-------- SUPPLIED DATA --------

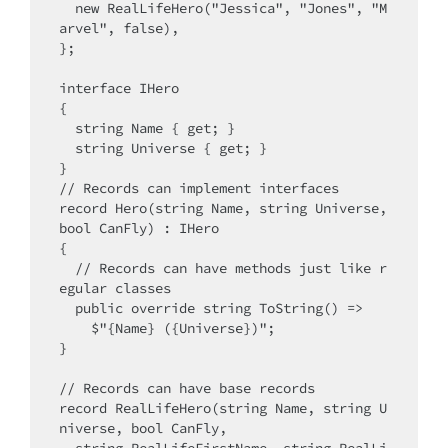
  new RealLifeHero("Jessica", "Jones", "M
arvel", false),

};

interface IHero

{

  string Name { get; }

  string Universe { get; }

}

// Records can implement interfaces

record Hero(string Name, string Universe, 
bool CanFly) : IHero

{

  // Records can have methods just like r
egular classes

  public override string ToString() =>

    $"{Name} ({Universe})";

}

// Records can have base records

record RealLifeHero(string Name, string U
niverse, bool CanFly, 
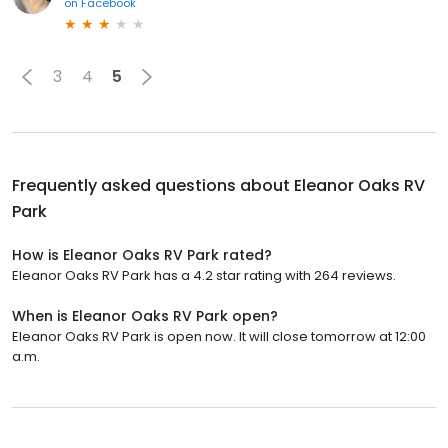
on
Facebook
3
4
5
Frequently asked questions about
Eleanor Oaks RV
Park
How is Eleanor Oaks RV Park rated?
Eleanor Oaks RV Park has a 4.2 star rating with 264 reviews.
When is Eleanor Oaks RV Park open?
Eleanor Oaks RV Park is open now. It will close tomorrow at 12:00
a.m.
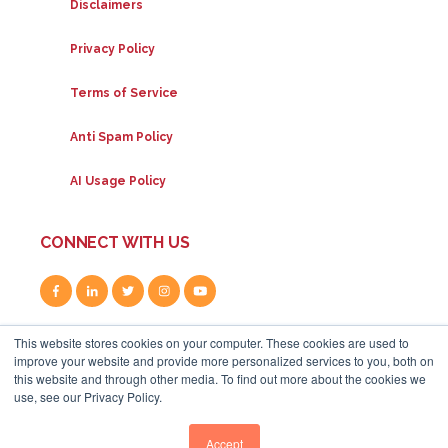
Disclaimers
Privacy Policy
Terms of Service
Anti Spam Policy
AI Usage Policy
CONNECT WITH US
This website stores cookies on your computer. These cookies are used to
improve your website and provide more personalized services to you, both on
this website and through other media. To find out more about the cookies we
use, see our Privacy Policy.
80A Uxbridge Road, W12 8LR
|
+44 (0) 208 834 4795
|
info@whitehat-seo.co.uk
|
© Whitehat 2026
Accept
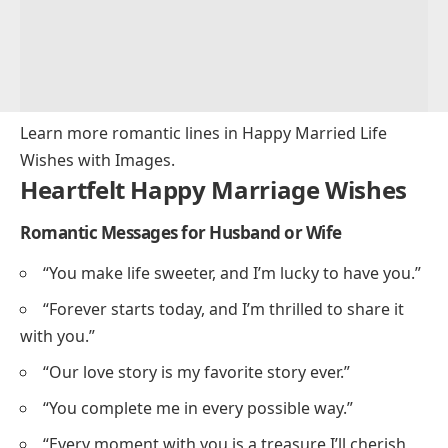
Learn more romantic lines in
Happy Married Life
Wishes with Images
.
Heartfelt Happy Marriage Wishes
Romantic Messages for Husband or Wife
“You make life sweeter, and I’m lucky to have you.”
“Forever starts today, and I’m thrilled to share it
with you.”
“Our love story is my favorite story ever.”
“You complete me in every possible way.”
“Every moment with you is a treasure I’ll cherish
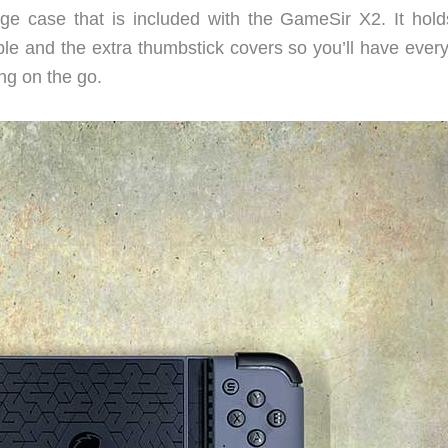
age case that is included with the GameSir X2. It hold
le and the extra thumbstick covers so you’ll have every
ng on the go.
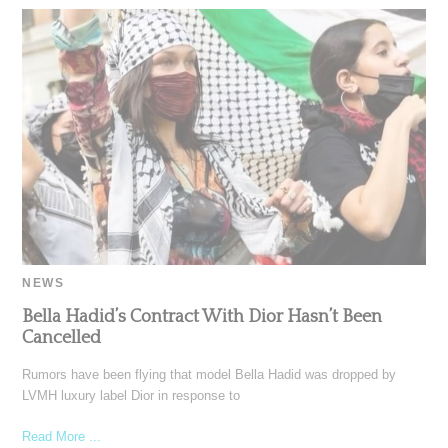
NEWS
Bella Hadid’s Contract With Dior Hasn’t Been
Cancelled
Rumors have been flying that model Bella Hadid was dropped by
LVMH luxury label Dior in response to
Read More ...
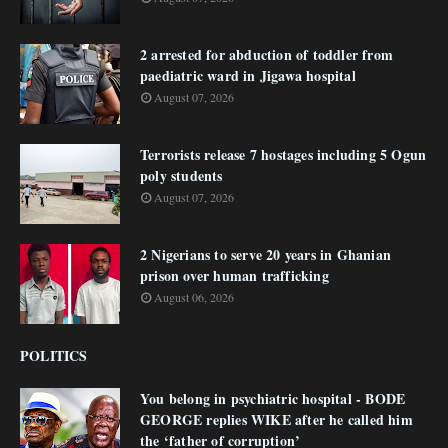
2 arrested for abduction of toddler from
paediatric ward in Jigawa hospital
August 07, 2026
Terrorists release 7 hostages including 5 Ogun
poly students
August 07, 2026
2 Nigerians to serve 20 years in Ghanian
prison over human trafficking
August 06, 2026
POLITICS
You belong in psychiatric hospital - BODE
GEORGE replies WIKE after he called him
the ‘father of corruption’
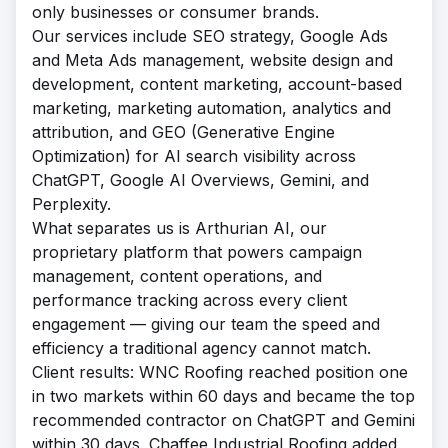
only businesses or consumer brands.
Our services include SEO strategy, Google Ads
and Meta Ads management, website design and
development, content marketing, account-based
marketing, marketing automation, analytics and
attribution, and GEO (Generative Engine
Optimization) for AI search visibility across
ChatGPT, Google AI Overviews, Gemini, and
Perplexity.
What separates us is Arthurian AI, our
proprietary platform that powers campaign
management, content operations, and
performance tracking across every client
engagement — giving our team the speed and
efficiency a traditional agency cannot match.
Client results: WNC Roofing reached position one
in two markets within 60 days and became the top
recommended contractor on ChatGPT and Gemini
within 30 days. Chaffee Industrial Roofing added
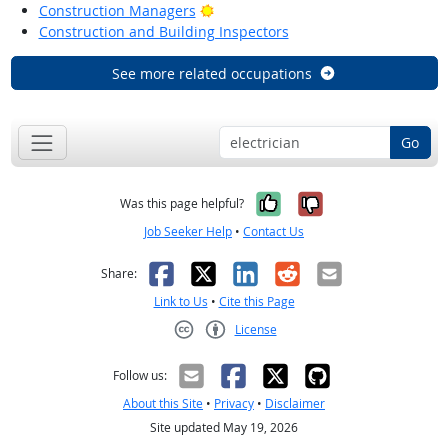
Bright Outlook
Construction Managers
Construction and Building Inspectors
See more related occupations
Go
Yes, it was help
No, it was n
Was this page helpful?
Job Seeker Help
•
Contact Us
Facebook
X
LinkedIn
Reddit
Email
Share:
Link to Us
•
Cite this Page
License
Creative Commons CC-BY
Follow us:
About this Site
•
Privacy
•
Disclaimer
Site updated May 19, 2026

--------

### [ABOUT THIS TASK]
Could you tally the lines in these records that contain the word "Happy" and give only the result?

### [ANSWER TO THIS TASK]
2